"The only thing necessary for the triumph of evil is for good men to do nothing." — Edmund Burke
It turns out that history doesn’t just repeat itself, but it has a knack of simply swapping the silk robes for tailored suits.
In a virtual summit called by the UK, around 60 nations, including India, gathered to discuss the Strait of Hormuz blockade.
For months, these countries played the role of the "Kuru Elders" from the Mahabharata. Much like the silent Bhishma and Drona who watched the disrobing of Draupadi while mumbling about "Complexities of Dharma," treating it as the personal dispute between Pandavas and Kurus, these nations watched the Middle East ignite while hiding behind the "complexities of diplomacy."
For the last 30+ days of the ongoing conflict, they were the ultimate bystanders. They looked the other way as missile and drone strikes hit Iran, viewing the escalating chaos as a "private dispute" between the US, Israel, and Tehran.
They remained silent, operating under the comfortable delusion that the "injustice" would never reach their own shores, perhaps convinced that, for the mighty US-Israel axis, crushing Iran, the perceived threat to the world’s peace, would be a "two-minute noodle" conflict, quick, easy, and served up before anyone else got burnt.
But then came the retaliatory chokehold on the Strait of Hormuz. Suddenly, the "dispute" wasn't just a headline, but was a heart attack for their own economies. The morality of the conflict didn't move them, but the rising cost of oil certainly did.
Like the elders on the Kurukshetra battlefield, who only realized the "systemic collapse" when their own kin started falling, these nations are having a sudden moment of clarity. They’ve stopped whispering about "strategic restraint" and started recalibrating their scripts.
Having allowed the mess to be created through their own silence, these modern-day elders are now frantically seeking a "peaceful exit" from a fire they helped fuel with their indifference.
The virtual summit, thus, is the Moral High-Grounder with an Asterisk.

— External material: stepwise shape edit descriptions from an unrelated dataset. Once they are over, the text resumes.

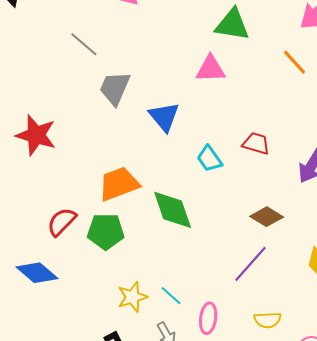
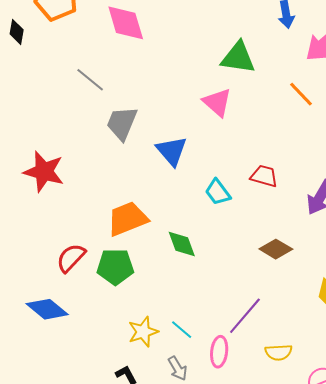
pink triangle: (211, 69) -> (217, 102), turned 44
green diamond: (173, 210) -> (182, 244), size x0.7
purple line: (251, 264) -> (245, 316), moved

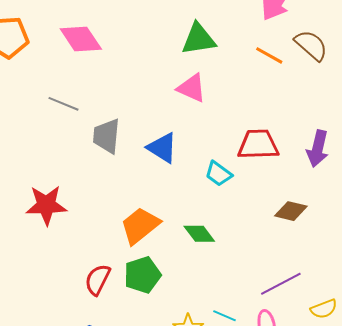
red trapezoid: (264, 176) -> (258, 145), size x1.5
purple line: (245, 316) -> (281, 284), turned 39

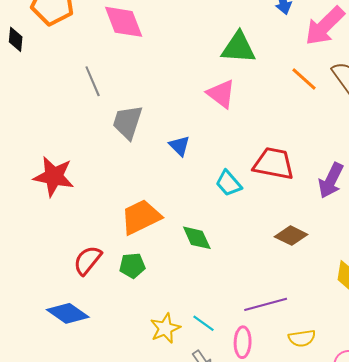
gray line: (63, 104) -> (93, 81), turned 32
blue triangle: (162, 148) -> (179, 146), size x0.7
green pentagon: (142, 275) -> (132, 266), size x0.7

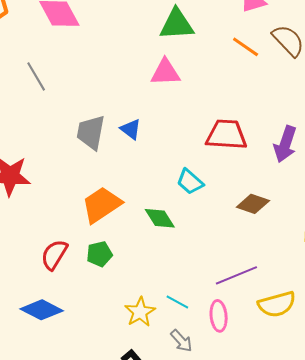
pink triangle: (221, 94) -> (165, 72), turned -32
gray trapezoid: (128, 122) -> (91, 132), moved
cyan trapezoid: (229, 183) -> (190, 182), moved
yellow semicircle: (302, 338) -> (277, 304), size x1.4

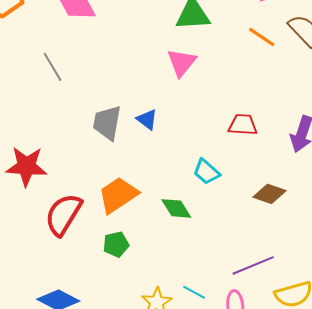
pink triangle: (165, 72) -> (182, 62), turned -48
red trapezoid: (226, 135) -> (243, 125), size x0.7
red semicircle: (54, 255) -> (63, 214), moved, size x1.4

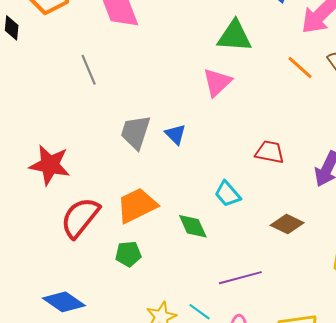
purple line: (253, 265) -> (240, 278), moved

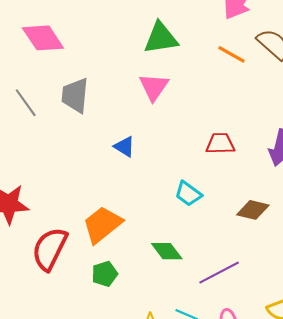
gray trapezoid: (136, 132) -> (75, 95), moved
green diamond: (193, 226) -> (167, 251), moved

As regards to India, it displayed a level of diplomatic dexterity that would make a Kuru elder weep with envy. While the Strait of Hormuz remains a graveyard for global energy flows, India has managed to find its voice at the virtual summit, but only in one frequency.

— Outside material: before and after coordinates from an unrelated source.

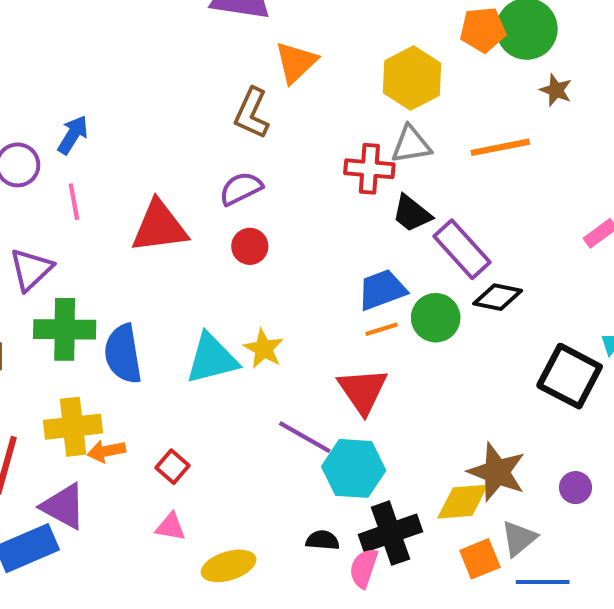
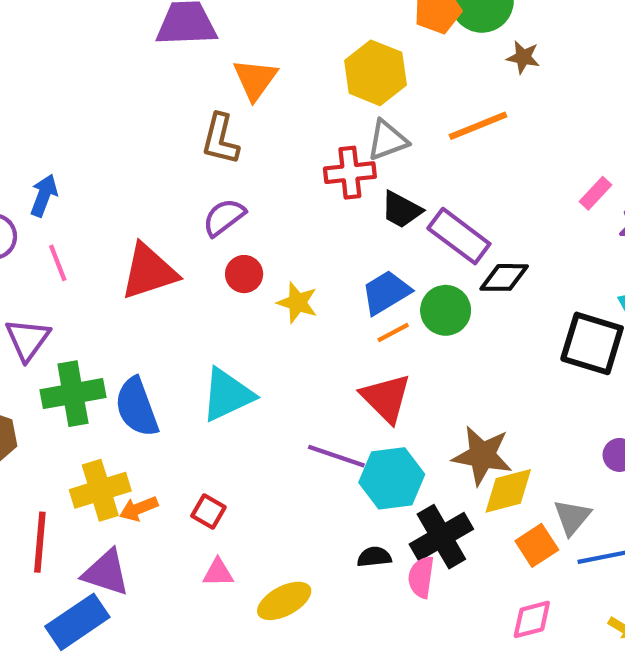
yellow star: (264, 349) -> (297, 303), moved
brown star: (497, 472) -> (482, 455), moved

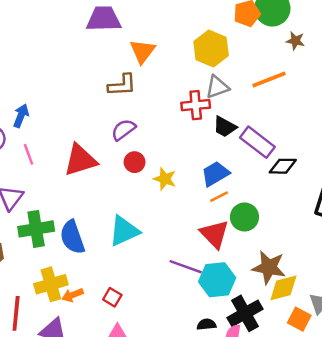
brown L-shape: (220, 139) -> (122, 85), turned -108
green circle: (446, 310) -> (244, 217), moved
orange square: (537, 545) -> (299, 319), turned -30

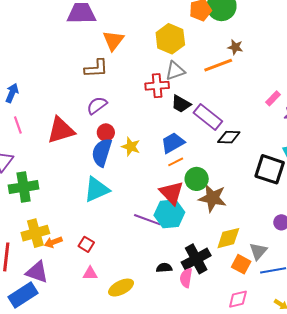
brown star: (295, 41) -> (235, 47), moved
blue semicircle: (72, 237) -> (102, 152), moved, turned 36
brown star: (269, 267) -> (212, 198), moved
cyan hexagon: (217, 280) -> (169, 214), moved

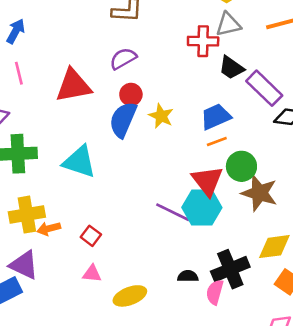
cyan triangle: (97, 189) -> (79, 162), moved, turned 36

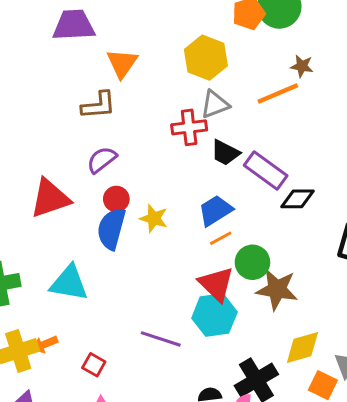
purple line: (173, 212) -> (161, 339), moved
orange arrow: (49, 229) -> (45, 344), moved

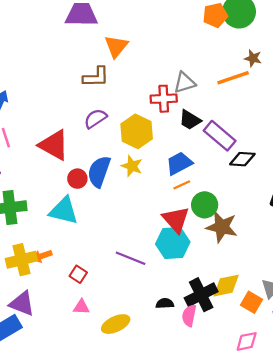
yellow hexagon: (206, 58) -> (137, 131), moved
red triangle: (50, 198) -> (54, 145), turned 44
red circle: (116, 199) -> (77, 179), moved
yellow diamond: (302, 348) -> (226, 286), moved

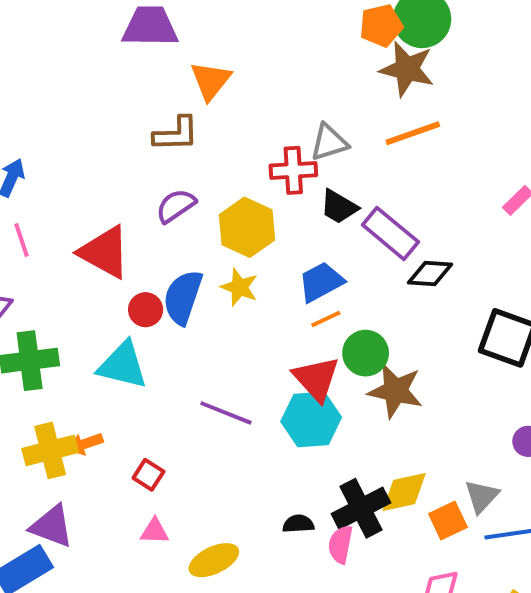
brown star: (253, 58) -> (407, 69), moved, size x1.8
purple line: (131, 258) -> (226, 413), moved
orange square: (251, 302) -> (448, 521), turned 35

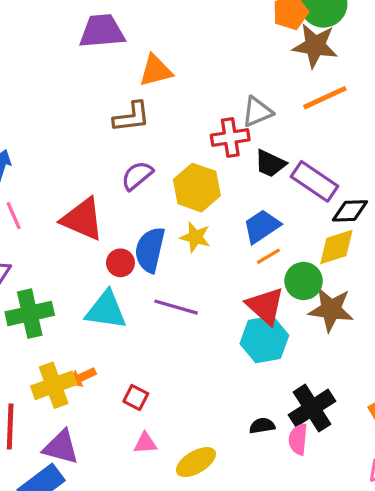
orange triangle: (211, 81) -> (156, 71), turned 42
purple line: (226, 413) -> (176, 307), moved
yellow diamond: (404, 492) -> (336, 247), moved

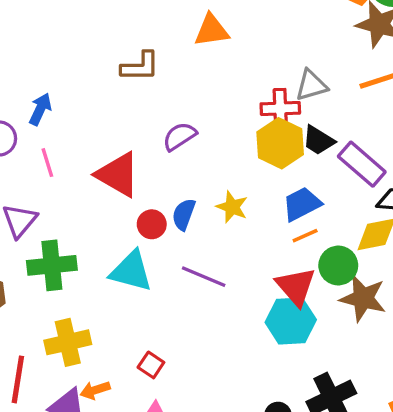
brown L-shape: (132, 117) -> (140, 66), moved
yellow hexagon: (197, 188) -> (280, 143), moved
blue semicircle: (150, 250) -> (184, 214), size x0.7
orange arrow: (82, 377) -> (95, 390), moved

During the initial stages of the conflict, in what was a display of “strategic clarity” it found the courage to co-sponsor a UNSC resolution condemning Iran’s "egregious" attacks on Gulf nations in the strongest possible terms. But to Tehran’s retaliatory chokehold on the waterway, its vocabulary was rich with words like "unacceptable," "breach of law," and "threat to peace".
Under the sophisticated guise of "neutral diplomatic complexities," South Block has remained remarkably quiet about the bombing of Iranian soil or the killing of its Supreme Leader. This is not "silence," we are told that it is "Strategic Autonomy", a specialized Indian 'rope trick’, where one condemns the reaction while politely ignoring the action.

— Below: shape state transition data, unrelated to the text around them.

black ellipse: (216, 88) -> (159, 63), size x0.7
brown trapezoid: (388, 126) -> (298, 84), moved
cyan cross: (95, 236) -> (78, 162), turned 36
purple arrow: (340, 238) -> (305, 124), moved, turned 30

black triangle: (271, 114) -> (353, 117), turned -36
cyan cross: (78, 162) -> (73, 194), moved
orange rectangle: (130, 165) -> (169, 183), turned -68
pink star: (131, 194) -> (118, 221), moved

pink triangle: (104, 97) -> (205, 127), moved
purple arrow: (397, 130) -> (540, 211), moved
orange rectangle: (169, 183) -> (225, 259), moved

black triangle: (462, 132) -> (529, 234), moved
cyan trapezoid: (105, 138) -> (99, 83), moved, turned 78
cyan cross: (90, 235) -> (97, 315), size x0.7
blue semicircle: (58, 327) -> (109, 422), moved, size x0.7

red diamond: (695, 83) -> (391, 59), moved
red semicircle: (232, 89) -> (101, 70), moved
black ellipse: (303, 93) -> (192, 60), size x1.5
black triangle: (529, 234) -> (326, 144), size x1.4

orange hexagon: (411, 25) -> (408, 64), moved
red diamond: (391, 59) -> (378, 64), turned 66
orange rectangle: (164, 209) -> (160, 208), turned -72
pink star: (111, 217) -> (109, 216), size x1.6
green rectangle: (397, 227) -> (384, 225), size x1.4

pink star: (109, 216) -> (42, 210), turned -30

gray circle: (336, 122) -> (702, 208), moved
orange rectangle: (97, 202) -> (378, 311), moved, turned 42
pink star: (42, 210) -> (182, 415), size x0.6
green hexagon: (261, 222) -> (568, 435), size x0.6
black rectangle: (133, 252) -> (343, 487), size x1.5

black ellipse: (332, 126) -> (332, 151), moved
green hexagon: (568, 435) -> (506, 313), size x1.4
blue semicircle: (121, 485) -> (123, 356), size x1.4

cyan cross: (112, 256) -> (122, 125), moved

The irony reached its peak at the summit. India, the only nation to have lost mariners in the crossfire, is now the one begging for a "peaceful exit" from the mess it refused to call out.
While publicly condemning Tehran at the UN, Indian diplomats had simultaneously engaged in quiet back-channels with the same "aggressor" to ensure that Indian-flagged tankers get a "special pass" through the blockade.
As the summit concluded without a joint statement, one thing was clear: India’s "neutrality" is perfectly balanced, one foot in the condemnation camp, and the other in the "please-don't-stop-the-oil" camp.
It’s a classic script of modern-day ‘Draupadi Disrobing” act of staying silent during the injustice and Kuru lesson relearned, and then act surprised when the consequences come for your bank account.
In the grand theatre of the Hormuz crisis, the bystanders have finally realized that when you watch a house burn and do nothing, the smoke eventually fills your own lungs.
It is a sobering realization that finds its ultimate echo in Rahat Indori’s piercing lines: “Lagegi aag toh aayenge ghar kai zad mein, yahan pe sirf hamara makaan thodi hai.”(When the fire breaks out, many houses will be caught in the flames/it isn’t as if only my house is located here.)
The "Bystander Club" has finally grasped the grim geography of global conflict: when you let your neighbour’s house burn, the wind eventually carries the embers to your own roof.